WHAT THE TASK REQUIRES: Could you copy out all of the entries exactly?

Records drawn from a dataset
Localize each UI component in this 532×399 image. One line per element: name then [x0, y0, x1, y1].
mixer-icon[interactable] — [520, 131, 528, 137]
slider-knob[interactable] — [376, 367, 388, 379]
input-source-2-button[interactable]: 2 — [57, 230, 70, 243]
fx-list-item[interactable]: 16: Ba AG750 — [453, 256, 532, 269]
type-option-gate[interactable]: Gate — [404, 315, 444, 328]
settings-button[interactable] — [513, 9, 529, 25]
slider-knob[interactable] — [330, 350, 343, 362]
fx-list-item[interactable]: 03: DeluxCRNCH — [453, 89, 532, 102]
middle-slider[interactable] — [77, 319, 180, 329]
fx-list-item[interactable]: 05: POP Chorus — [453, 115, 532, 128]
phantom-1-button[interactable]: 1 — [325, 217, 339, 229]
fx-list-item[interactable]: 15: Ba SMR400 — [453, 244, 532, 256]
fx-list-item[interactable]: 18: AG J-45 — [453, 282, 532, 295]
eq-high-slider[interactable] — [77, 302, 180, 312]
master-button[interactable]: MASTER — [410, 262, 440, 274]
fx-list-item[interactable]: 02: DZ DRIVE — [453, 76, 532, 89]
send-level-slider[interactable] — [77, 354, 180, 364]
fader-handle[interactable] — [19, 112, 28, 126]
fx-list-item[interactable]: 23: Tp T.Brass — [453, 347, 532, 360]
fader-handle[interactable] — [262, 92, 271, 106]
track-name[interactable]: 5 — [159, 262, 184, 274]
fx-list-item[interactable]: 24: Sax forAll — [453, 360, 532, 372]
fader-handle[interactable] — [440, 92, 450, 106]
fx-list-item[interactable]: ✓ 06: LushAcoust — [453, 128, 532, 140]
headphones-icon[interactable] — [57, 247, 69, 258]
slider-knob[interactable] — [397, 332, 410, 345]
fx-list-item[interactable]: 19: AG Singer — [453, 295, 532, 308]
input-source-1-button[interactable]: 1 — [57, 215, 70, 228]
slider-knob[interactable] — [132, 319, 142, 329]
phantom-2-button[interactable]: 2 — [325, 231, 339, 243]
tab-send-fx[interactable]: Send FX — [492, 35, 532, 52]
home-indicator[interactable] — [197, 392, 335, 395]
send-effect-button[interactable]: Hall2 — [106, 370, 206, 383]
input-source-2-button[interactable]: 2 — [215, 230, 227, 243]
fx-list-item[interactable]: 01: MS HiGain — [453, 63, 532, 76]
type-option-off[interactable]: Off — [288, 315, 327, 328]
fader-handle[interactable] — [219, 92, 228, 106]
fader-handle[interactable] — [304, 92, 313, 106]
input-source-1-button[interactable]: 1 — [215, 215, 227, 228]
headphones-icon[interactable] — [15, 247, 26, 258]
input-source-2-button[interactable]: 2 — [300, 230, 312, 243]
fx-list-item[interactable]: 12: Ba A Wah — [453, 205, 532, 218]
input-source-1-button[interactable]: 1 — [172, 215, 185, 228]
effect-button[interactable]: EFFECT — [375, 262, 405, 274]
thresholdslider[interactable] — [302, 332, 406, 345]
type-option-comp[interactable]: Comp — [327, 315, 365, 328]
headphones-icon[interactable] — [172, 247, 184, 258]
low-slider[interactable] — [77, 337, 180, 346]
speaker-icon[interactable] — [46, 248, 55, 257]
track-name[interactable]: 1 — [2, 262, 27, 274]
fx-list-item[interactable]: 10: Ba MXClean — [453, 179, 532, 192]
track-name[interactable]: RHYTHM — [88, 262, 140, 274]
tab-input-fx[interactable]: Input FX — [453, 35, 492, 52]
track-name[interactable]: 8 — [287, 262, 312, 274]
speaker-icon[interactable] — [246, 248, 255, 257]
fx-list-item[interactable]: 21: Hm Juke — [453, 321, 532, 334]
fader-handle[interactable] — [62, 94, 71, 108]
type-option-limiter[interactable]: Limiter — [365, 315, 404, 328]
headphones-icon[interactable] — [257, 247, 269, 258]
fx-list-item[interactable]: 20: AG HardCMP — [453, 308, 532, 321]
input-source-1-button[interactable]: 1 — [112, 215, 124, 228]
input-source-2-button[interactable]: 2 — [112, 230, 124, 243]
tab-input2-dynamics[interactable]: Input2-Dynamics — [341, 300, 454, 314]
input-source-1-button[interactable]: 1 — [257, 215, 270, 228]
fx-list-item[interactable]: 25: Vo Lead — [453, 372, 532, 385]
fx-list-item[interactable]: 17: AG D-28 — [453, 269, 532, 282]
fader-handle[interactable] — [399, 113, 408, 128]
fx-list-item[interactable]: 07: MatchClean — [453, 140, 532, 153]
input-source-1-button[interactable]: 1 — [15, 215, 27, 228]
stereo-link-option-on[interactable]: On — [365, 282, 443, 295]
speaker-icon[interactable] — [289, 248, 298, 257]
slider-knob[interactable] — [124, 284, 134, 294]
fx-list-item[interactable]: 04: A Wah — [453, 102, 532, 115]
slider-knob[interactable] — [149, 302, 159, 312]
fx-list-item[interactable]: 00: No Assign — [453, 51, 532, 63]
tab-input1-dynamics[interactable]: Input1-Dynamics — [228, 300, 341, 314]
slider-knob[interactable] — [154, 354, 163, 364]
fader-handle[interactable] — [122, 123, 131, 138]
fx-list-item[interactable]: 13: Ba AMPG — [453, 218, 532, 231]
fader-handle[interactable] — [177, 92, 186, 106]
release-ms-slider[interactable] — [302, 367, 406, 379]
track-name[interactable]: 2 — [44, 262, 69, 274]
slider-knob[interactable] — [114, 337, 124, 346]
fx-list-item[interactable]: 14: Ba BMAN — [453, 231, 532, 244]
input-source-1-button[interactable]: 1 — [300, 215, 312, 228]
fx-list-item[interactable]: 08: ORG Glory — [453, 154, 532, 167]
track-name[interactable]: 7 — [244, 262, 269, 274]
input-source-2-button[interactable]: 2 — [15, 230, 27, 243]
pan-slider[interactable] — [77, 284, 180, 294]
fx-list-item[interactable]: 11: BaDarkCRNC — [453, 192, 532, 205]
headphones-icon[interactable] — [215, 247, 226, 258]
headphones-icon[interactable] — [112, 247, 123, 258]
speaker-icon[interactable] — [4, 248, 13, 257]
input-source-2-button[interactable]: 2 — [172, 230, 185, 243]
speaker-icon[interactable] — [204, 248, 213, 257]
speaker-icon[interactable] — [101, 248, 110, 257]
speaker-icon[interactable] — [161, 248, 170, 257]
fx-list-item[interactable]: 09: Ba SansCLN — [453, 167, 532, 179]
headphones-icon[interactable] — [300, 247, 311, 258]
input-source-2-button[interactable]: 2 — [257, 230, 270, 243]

RESPONSE BELOW:
Localize each UI component in this 532×399 image. One line per element: name then [x0, y0, x1, y1].
mixer-icon[interactable] — [520, 131, 528, 137]
slider-knob[interactable] — [376, 367, 388, 379]
input-source-2-button[interactable]: 2 — [57, 230, 70, 243]
fx-list-item[interactable]: 16: Ba AG750 — [453, 256, 532, 269]
type-option-gate[interactable]: Gate — [404, 315, 444, 328]
settings-button[interactable] — [513, 9, 529, 25]
slider-knob[interactable] — [330, 350, 343, 362]
fx-list-item[interactable]: 03: DeluxCRNCH — [453, 89, 532, 102]
middle-slider[interactable] — [77, 319, 180, 329]
fx-list-item[interactable]: 05: POP Chorus — [453, 115, 532, 128]
phantom-1-button[interactable]: 1 — [325, 217, 339, 229]
fx-list-item[interactable]: 15: Ba SMR400 — [453, 244, 532, 256]
fx-list-item[interactable]: 18: AG J-45 — [453, 282, 532, 295]
eq-high-slider[interactable] — [77, 302, 180, 312]
master-button[interactable]: MASTER — [410, 262, 440, 274]
fx-list-item[interactable]: 02: DZ DRIVE — [453, 76, 532, 89]
send-level-slider[interactable] — [77, 354, 180, 364]
fader-handle[interactable] — [19, 112, 28, 126]
fx-list-item[interactable]: 23: Tp T.Brass — [453, 347, 532, 360]
fader-handle[interactable] — [262, 92, 271, 106]
track-name[interactable]: 5 — [159, 262, 184, 274]
fx-list-item[interactable]: 24: Sax forAll — [453, 360, 532, 372]
fader-handle[interactable] — [440, 92, 450, 106]
fx-list-item[interactable]: ✓ 06: LushAcoust — [453, 128, 532, 140]
headphones-icon[interactable] — [57, 247, 69, 258]
slider-knob[interactable] — [397, 332, 410, 345]
fx-list-item[interactable]: 19: AG Singer — [453, 295, 532, 308]
input-source-1-button[interactable]: 1 — [57, 215, 70, 228]
slider-knob[interactable] — [132, 319, 142, 329]
phantom-2-button[interactable]: 2 — [325, 231, 339, 243]
tab-send-fx[interactable]: Send FX — [492, 35, 532, 52]
home-indicator[interactable] — [197, 392, 335, 395]
send-effect-button[interactable]: Hall2 — [106, 370, 206, 383]
input-source-2-button[interactable]: 2 — [215, 230, 227, 243]
fx-list-item[interactable]: 01: MS HiGain — [453, 63, 532, 76]
type-option-off[interactable]: Off — [288, 315, 327, 328]
fader-handle[interactable] — [219, 92, 228, 106]
fader-handle[interactable] — [304, 92, 313, 106]
input-source-1-button[interactable]: 1 — [215, 215, 227, 228]
headphones-icon[interactable] — [15, 247, 26, 258]
input-source-2-button[interactable]: 2 — [300, 230, 312, 243]
fx-list-item[interactable]: 12: Ba A Wah — [453, 205, 532, 218]
input-source-1-button[interactable]: 1 — [172, 215, 185, 228]
effect-button[interactable]: EFFECT — [375, 262, 405, 274]
thresholdslider[interactable] — [302, 332, 406, 345]
type-option-comp[interactable]: Comp — [327, 315, 365, 328]
headphones-icon[interactable] — [172, 247, 184, 258]
low-slider[interactable] — [77, 337, 180, 346]
speaker-icon[interactable] — [46, 248, 55, 257]
track-name[interactable]: 1 — [2, 262, 27, 274]
fx-list-item[interactable]: 10: Ba MXClean — [453, 179, 532, 192]
track-name[interactable]: RHYTHM — [88, 262, 140, 274]
tab-input-fx[interactable]: Input FX — [453, 35, 492, 52]
track-name[interactable]: 8 — [287, 262, 312, 274]
speaker-icon[interactable] — [246, 248, 255, 257]
fx-list-item[interactable]: 21: Hm Juke — [453, 321, 532, 334]
fader-handle[interactable] — [62, 94, 71, 108]
type-option-limiter[interactable]: Limiter — [365, 315, 404, 328]
headphones-icon[interactable] — [257, 247, 269, 258]
fx-list-item[interactable]: 20: AG HardCMP — [453, 308, 532, 321]
input-source-1-button[interactable]: 1 — [112, 215, 124, 228]
input-source-2-button[interactable]: 2 — [112, 230, 124, 243]
tab-input2-dynamics[interactable]: Input2-Dynamics — [341, 300, 454, 314]
input-source-1-button[interactable]: 1 — [257, 215, 270, 228]
fx-list-item[interactable]: 25: Vo Lead — [453, 372, 532, 385]
fx-list-item[interactable]: 17: AG D-28 — [453, 269, 532, 282]
fader-handle[interactable] — [399, 113, 408, 128]
fx-list-item[interactable]: 07: MatchClean — [453, 140, 532, 153]
input-source-1-button[interactable]: 1 — [15, 215, 27, 228]
stereo-link-option-on[interactable]: On — [365, 282, 443, 295]
speaker-icon[interactable] — [289, 248, 298, 257]
slider-knob[interactable] — [124, 284, 134, 294]
fx-list-item[interactable]: 04: A Wah — [453, 102, 532, 115]
slider-knob[interactable] — [149, 302, 159, 312]
fx-list-item[interactable]: 00: No Assign — [453, 51, 532, 63]
tab-input1-dynamics[interactable]: Input1-Dynamics — [228, 300, 341, 314]
slider-knob[interactable] — [154, 354, 163, 364]
fader-handle[interactable] — [122, 123, 131, 138]
fx-list-item[interactable]: 13: Ba AMPG — [453, 218, 532, 231]
fader-handle[interactable] — [177, 92, 186, 106]
release-ms-slider[interactable] — [302, 367, 406, 379]
track-name[interactable]: 2 — [44, 262, 69, 274]
slider-knob[interactable] — [114, 337, 124, 346]
fx-list-item[interactable]: 14: Ba BMAN — [453, 231, 532, 244]
input-source-1-button[interactable]: 1 — [300, 215, 312, 228]
fx-list-item[interactable]: 08: ORG Glory — [453, 154, 532, 167]
track-name[interactable]: 7 — [244, 262, 269, 274]
input-source-2-button[interactable]: 2 — [15, 230, 27, 243]
pan-slider[interactable] — [77, 284, 180, 294]
fx-list-item[interactable]: 11: BaDarkCRNC — [453, 192, 532, 205]
headphones-icon[interactable] — [215, 247, 226, 258]
headphones-icon[interactable] — [112, 247, 123, 258]
speaker-icon[interactable] — [4, 248, 13, 257]
input-source-2-button[interactable]: 2 — [172, 230, 185, 243]
speaker-icon[interactable] — [204, 248, 213, 257]
speaker-icon[interactable] — [101, 248, 110, 257]
speaker-icon[interactable] — [161, 248, 170, 257]
fx-list-item[interactable]: 09: Ba SansCLN — [453, 167, 532, 179]
headphones-icon[interactable] — [300, 247, 311, 258]
input-source-2-button[interactable]: 2 — [257, 230, 270, 243]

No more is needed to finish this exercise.